Retreat and Redemption: The Union 19th Corps at Cedar Creek
After spending most of the Civil War fighting in Louisiana, the Union 19th Corps was sent east in 1864, eventually becoming a critical force in Philip Sheridan’s Army of the Shenandoah. Attacked from two directions at the battle of Cedar Creek, the corps initially retreated from its trenches, but later found redemption during Sheridan’s late afternoon counterattack. Join Ranger Rick Ashbacker to explore the key actions and locations of the 19th Corps at Cedar Creek. Meet at the National Park Service Visitor Contact Station (7712 Main Street, Middletown, Virginia).
September 28, 5:00 p.m.
Medal of Honor Recipients at Cedar Creek
The Medal of Honor is the most prestigious award a member of the military can earn. At the Battle of Cedar Creek, 21 soldiers were awarded this medal. Join Park Ranger James Horn to find out where these men earned their Medals of Honor, and hear their stories of bravery.
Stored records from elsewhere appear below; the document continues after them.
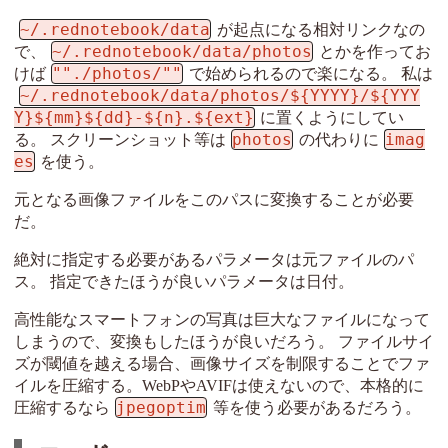
~/.rednotebook/data
が起点になる相対リンクなの
~/.rednotebook/data/photos
で、
とかを作ってお
""./photos/""
けば
で始められるので楽になる。 私は
~/.rednotebook/data/photos/${YYYY}/${YYY
Y}${mm}${dd}-${n}.${ext}
に置くようにしてい
photos
imag
る。 スクリーンショット等は
の代わりに
es
を使う。
元となる画像ファイルをこのパスに変換することが必要
だ。
絶対に指定する必要があるパラメータは元ファイルのパ
ス。 指定できたほうが良いパラメータは日付。
高性能なスマートフォンの写真は巨大なファイルになって
しまうので、変換もしたほうが良いだろう。 ファイルサイ
ズが閾値を越える場合、画像サイズを制限することでファ
イルを圧縮する。WebPやAVIFは使えないので、本格的に
jpegoptim
圧縮するなら
等を使う必要があるだろう。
Meet at the National Park Service Visitor Contact Station (7712 Main Street, Middletown, Virginia).
October 19, 4:00 p.m.
Sabers and Spencers: Custer and the Cavalry at Cedar Creek
By late 1864, the Union cavalry had evolved into a ferocious offensive strike force under aggressive leaders like Brig. Gen. George A. Custer. At the battle of Cedar Creek, Custer used not only his own leadership skills, but also superior weapons, horses, and tactics to outflank the Confederate army. Join Ranger Rick Ashbacker to follow the actions of Custer’s division as it fought and chased the Confederates from early morning until late evening on October 19, 1864. Meet at the National Park Service Visitor Contact Station (7712 Main Street, Middletown, Virginia).
November 10, 5:00 p.m.
Free at Last: The Complicated Road to Freedom for Emmanuel Jackson
This program will explore how one enslaved man, Emmanuel Jackson, Jr., from Belle Grove Plantation was purchased by his free black father, Emmanuel Jackson, Sr. from Pittsburgh, Pennsylvania and ultimately freed four years later. Join Ranger Shannon Moeck for this stationary program at Belle Grove (336 Belle Grove Road, Middletown, Virginia).